O segredo pra mover a agulha agora não é sair caçando cliente novo e frio, com o CAC lá nas alturas. O jogo é aplicar o Ciclo de Aprendizado Contínuo nessa base que você acabou de conquistar.
Aqui na #Petrichor a gente pensa nessa estratégia apoiada em quatro pilares que transformam aquele comprador de oferta num cliente que fica. Dá uma olhada em como aplicar isso nas próximas duas semanas:
Captação (O dado já tá lá)
Você não precisa correr atrás de lead novo agora. A Captação aqui é sobre pegar a intencionalidade que tá escondida nos dados da Black Friday. Quem comprou um item de entrada na BF, tipo um acessório ou algo pra testar a marca, emitiu um sinal claro. Eles não compraram só preço; eles abriram a porta. O 12.12 foi a repescagem. Agora, seu CRM tem ouro na mão: dados de navegação e compra fresquinhos.

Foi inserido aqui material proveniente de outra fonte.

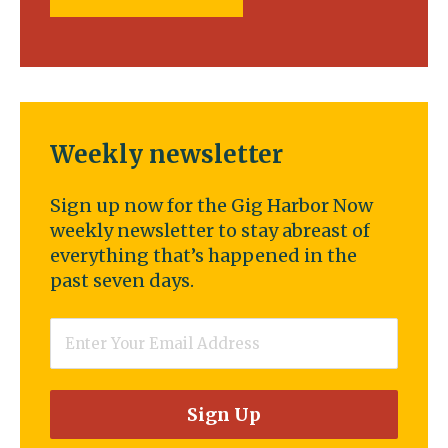
Weekly newsletter
Sign up now for the Gig Harbor Now
weekly newsletter to stay abreast of
everything that’s happened in the
past seven days.
Email
*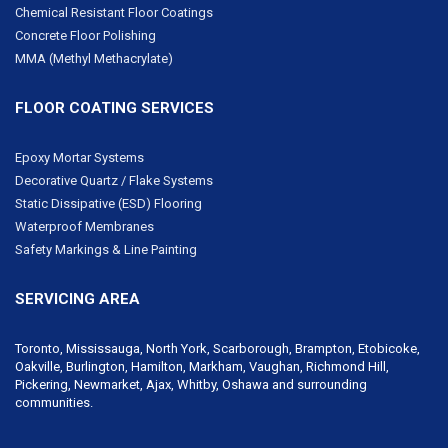
Chemical Resistant Floor Coatings
Concrete Floor Polishing
MMA (Methyl Methacrylate)
FLOOR COATING SERVICES
Epoxy Mortar Systems
Decorative Quartz / Flake Systems
Static Dissipative (ESD) Flooring
Waterproof Membranes
Safety Markings & Line Painting
SERVICING AREA
Toronto, Mississauga, North York,
Scarborough
, Brampton, Etobicoke,
Oakville, Burlington, Hamilton,
Markham
,
Vaughan
,
Richmond Hill
,
Pickering,
Newmarket
, Ajax, Whitby, Oshawa and surrounding
communities.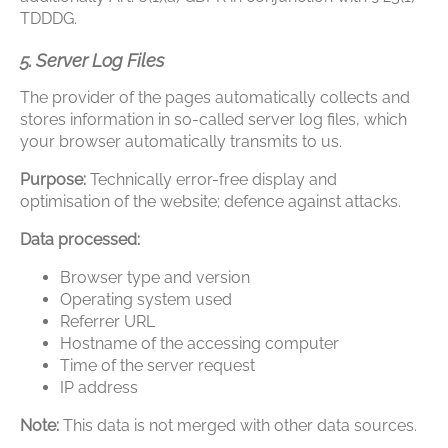
TDDDG.
5. Server Log Files
The provider of the pages automatically collects and
stores information in so-called server log files, which
your browser automatically transmits to us.
Purpose:
Technically error-free display and
optimisation of the website; defence against attacks.
Data processed:
Browser type and version
Operating system used
Referrer URL
Hostname of the accessing computer
Time of the server request
IP address
Note:
This data is not merged with other data sources.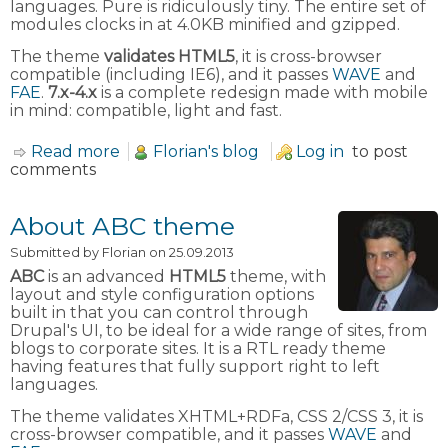
languages. Pure is ridiculously tiny. The entire set of
modules clocks in at 4.0KB minified and gzipped.
The theme
validates HTML5
, it is cross-browser
compatible (including IE6), and it passes
WAVE
and
FAE
.
7.x-4.x
is a complete redesign made with mobile
in mind: compatible, light and fast.
Read more
about About Zero Point theme
Florian's blog
Log in
to post
comments
About ABC theme
Submitted by
Florian
on 25.09.2013
ABC
is an advanced
HTML5
theme, with
layout and style configuration options
built in that you can control through
Drupal's UI, to be ideal for a wide range of sites, from
blogs to corporate sites. It is a RTL ready theme
having features that fully support right to left
languages.
The theme validates XHTML+RDFa, CSS 2/CSS 3, it is
cross-browser compatible, and it passes
WAVE
and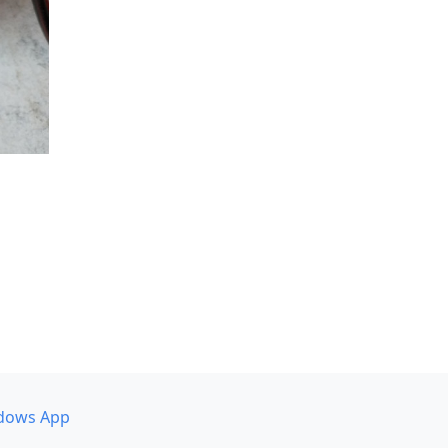
dows App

Análise (Hora de separar o joio do trigo)
Vamos decodificar esse comportamento. Dá uma olhada na base da BFCM com a cabeça focada no Natal:
O Auto-presenteador: Comprou item técnico, roupa no tamanho dele ou gadget pessoal na BF? Esse cara provavelmente já gastou a verba dele.

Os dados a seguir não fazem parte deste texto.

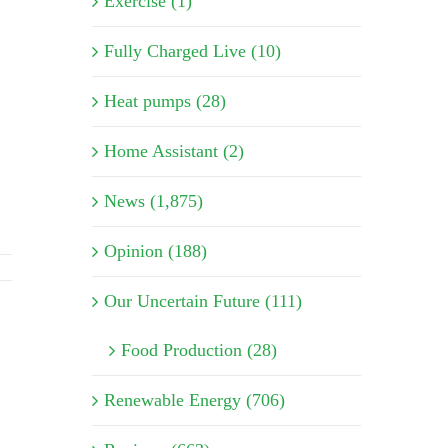
Exercise (1)
Fully Charged Live (10)
Heat pumps (28)
Home Assistant (2)
News (1,875)
Opinion (188)
Our Uncertain Future (111)
Food Production (28)
Renewable Energy (706)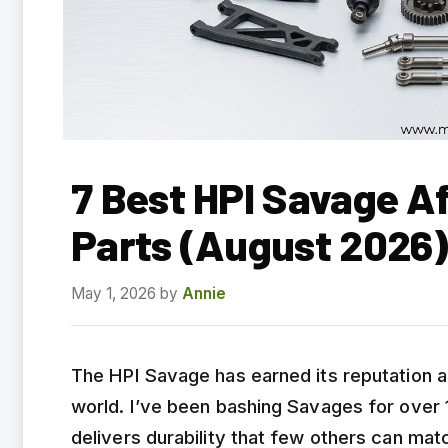
7 Best HPI Savage A
Parts (August 2026)
May 1, 2026
by
Annie
The HPI Savage has earned its reputation a
world. I’ve been bashing Savages for over 1
delivers durability that few others can m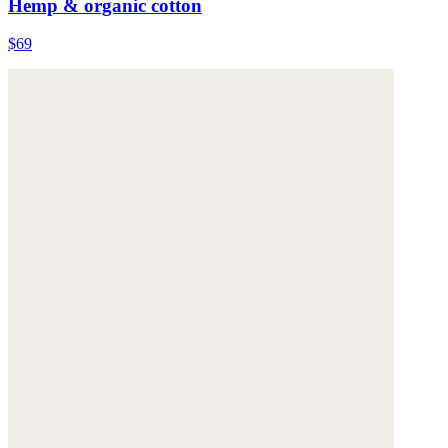
Hemp & organic cotton
$69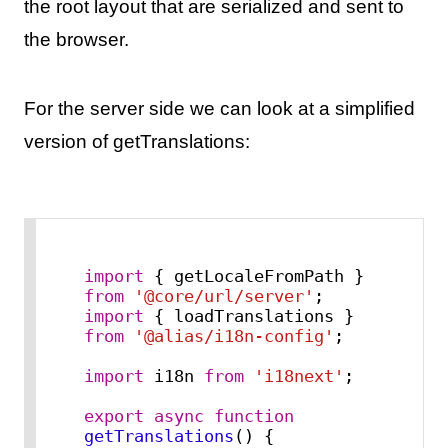
the root layout that are serialized and sent to
the browser.
For the server side we can look at a simplified
version of getTranslations:
import
 { getLocaleFromPath } 
from
'@core/url/server'
import
 { loadTranslations } 
from
'@alias/i18n-config'
;

import
 i18n 
from
'i18next'
;

export
async
function
getTranslations
(
) {
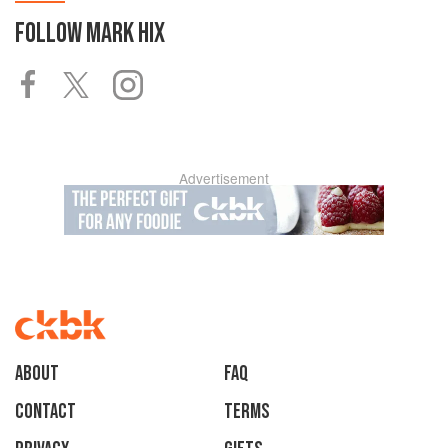
FOLLOW
MARK HIX
Advertisement
About
faq
Contact
Terms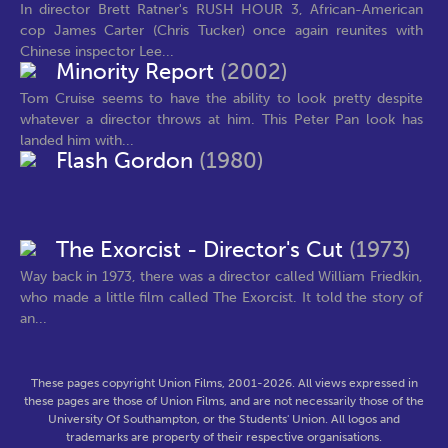
In director Brett Ratner's RUSH HOUR 3, African-American
cop James Carter (Chris Tucker) once again reunites with
Chinese inspector Lee...
Minority Report
(2002)
Tom Cruise seems to have the ability to look pretty despite
whatever a director throws at him. This Peter Pan look has
landed him with...
Flash Gordon
(1980)
The Exorcist - Director's Cut
(1973)
Way back in 1973, there was a director called William Friedkin,
who made a little film called The Exorcist. It told the story of
an...
These pages copyright Union Films, 2001-2026. All views expressed in
these pages are those of Union Films, and are not necessarily those of the
University Of Southampton, or the Students' Union. All logos and
trademarks are property of their respective organisations.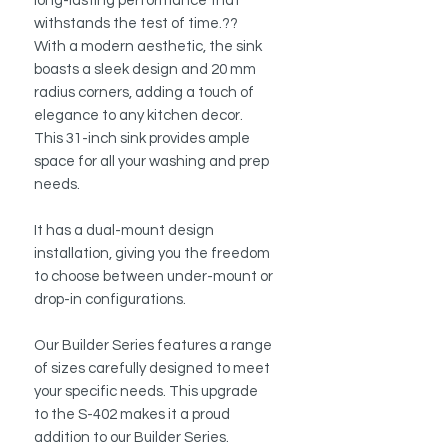
long-lasting performance that
withstands the test of time.??
With a modern aesthetic, the sink
boasts a sleek design and 20 mm
radius corners, adding a touch of
elegance to any kitchen decor.
This 31-inch sink provides ample
space for all your washing and prep
needs.
It has a dual-mount design
installation, giving you the freedom
to choose between under-mount or
drop-in configurations.
Our Builder Series features a range
of sizes carefully designed to meet
your specific needs. This upgrade
to the S-402 makes it a proud
addition to our Builder Series.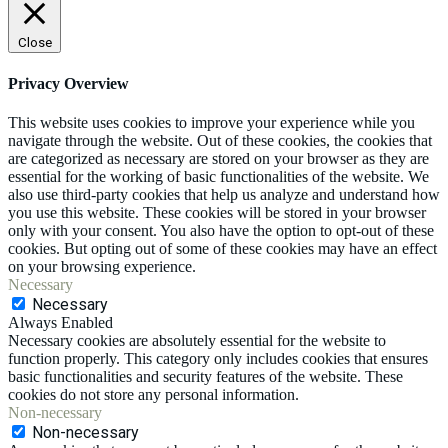
Close
Privacy Overview
This website uses cookies to improve your experience while you
navigate through the website. Out of these cookies, the cookies that
are categorized as necessary are stored on your browser as they are
essential for the working of basic functionalities of the website. We
also use third-party cookies that help us analyze and understand how
you use this website. These cookies will be stored in your browser
only with your consent. You also have the option to opt-out of these
cookies. But opting out of some of these cookies may have an effect
on your browsing experience.
Necessary
Necessary
Always Enabled
Necessary cookies are absolutely essential for the website to
function properly. This category only includes cookies that ensures
basic functionalities and security features of the website. These
cookies do not store any personal information.
Non-necessary
Non-necessary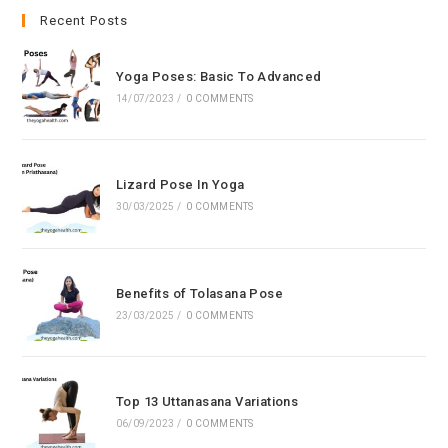
clo
Recent Posts
the
sea
Yoga Poses: Basic To Advanced
pan
14/07/2023
/
0 COMMENTS
Lizard Pose In Yoga
30/03/2025
/
0 COMMENTS
Benefits of Tolasana Pose
23/03/2025
/
0 COMMENTS
Top 13 Uttanasana Variations
06/09/2023
/
0 COMMENTS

O Comprador de Presentes: Comprou brinquedo, item genérico ou vários produtos de categorias diferentes? Esse cliente ainda tem uma lista de Natal pra fechar.
O Caçador de Oferta: Comprou só aquele item com 70% off e sumiu? Esquece ele por enquanto. Foca em quem mostrou potencial de LTV.

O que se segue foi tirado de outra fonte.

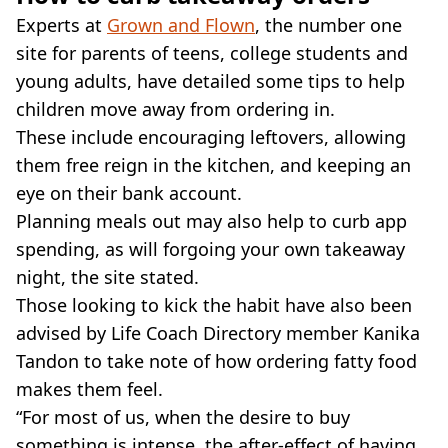
Experts at
Grown and Flown
, the number one
site for parents of teens, college students and
young adults, have detailed some tips to help
children move away from ordering in.
These include encouraging leftovers, allowing
them free reign in the kitchen, and keeping an
eye on their bank account.
Planning meals out may also help to curb app
spending, as will forgoing your own takeaway
night, the site stated.
Those looking to kick the habit have also been
advised by Life Coach Directory member Kanika
Tandon to take note of how ordering fatty food
makes them feel.
“For most of us, when the desire to buy
something is intense, the after-effect of having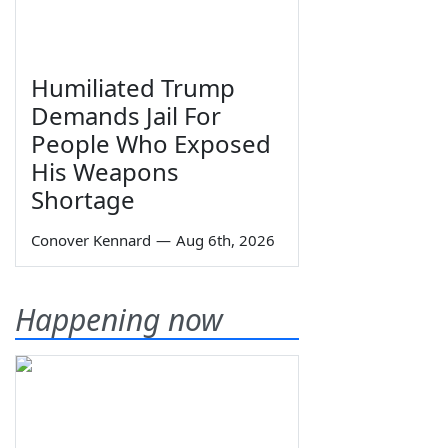
Humiliated Trump
Demands Jail For
People Who Exposed
His Weapons
Shortage
Conover Kennard
—
Aug 6th, 2026
Happening now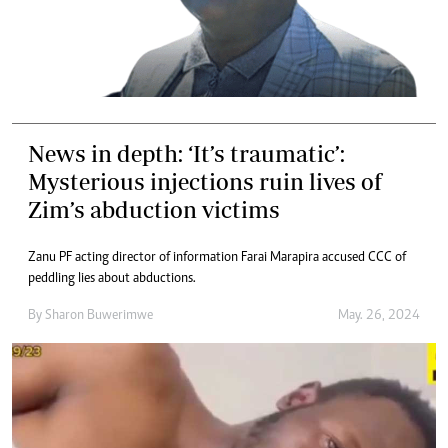
News in depth: ‘It’s traumatic’:
Mysterious injections ruin lives of
Zim’s abduction victims
Zanu PF acting director of information Farai Marapira accused CCC of
peddling lies about abductions.
By
Sharon Buwerimwe
May. 26, 2024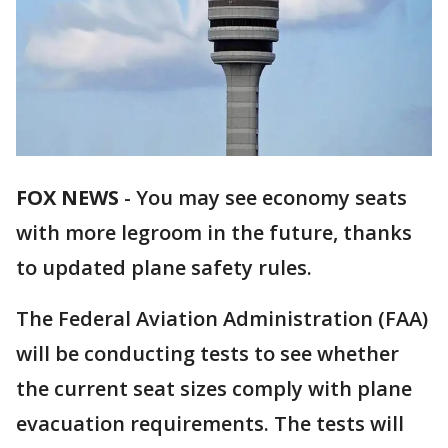
FOX NEWS
-
You may see economy seats
with more legroom in the future, thanks
to updated plane safety rules.
The Federal Aviation Administration (FAA)
will be conducting tests to see whether
the current seat sizes comply with plane
evacuation requirements. The tests will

Personalização (A oferta cirúrgica)
Esquece aquele “Compre para o Natal” genérico pra todo mundo. A personalização agora tem que ser baseada em logística e contexto. Se o cara comprou uma cafeteira na Black Friday, a oferta de Natal não é outra cafeteira. É o kit de xícaras especiais pra ele dar de presente, ou uma seleção de grãos premium pra ceia.
O Fator Ansiedade: A maior objeção agora não é preço, é se vai chegar. Sua comunicação tem que gritar: Chega antes do Natal. Usa a segmentação por CEP e oferta só pra onde sua logística garante a entrega. Isso converte muito mais que desconto.
Reativação (O empurrãozinho final)
É aqui que a gente fecha o ciclo pra garantir o número de dezembro. A reativação tem que vir baseada na confiança que ele ganhou na BF. Mande algo do tipo: “Curtiu a experiência da Black Friday? Garante o presente de quem faltou com a mesma segurança”. Use canais rápidos, tipo WhatsApp. O e-mail pode estar meio lotado, mas uma mensagem direta lembrando que o prazo de entrega segura encerra em 48h é um gatilho de ação poderoso.
Conclusão: O LTV começa na segunda compra!
Muita gente olha pro LTV como coisa de longo prazo, problema pra resolver em 2026.
Mas aqui na Petrichor a gente acredita que o LTV começa no minuto seguinte à primeira transação.
A segunda venda - feita agora, no calor do Natal, pra um cliente que veio da Black Friday - é o que valida o relacionamento e paga a conta do CAC de novembro.
Não espere janeiro pra pensar em retenção. O seu melhor cliente de Natal é aquele que você conquistou mês passado.
Boas vendas e vamos fechar esse ano com inteligência.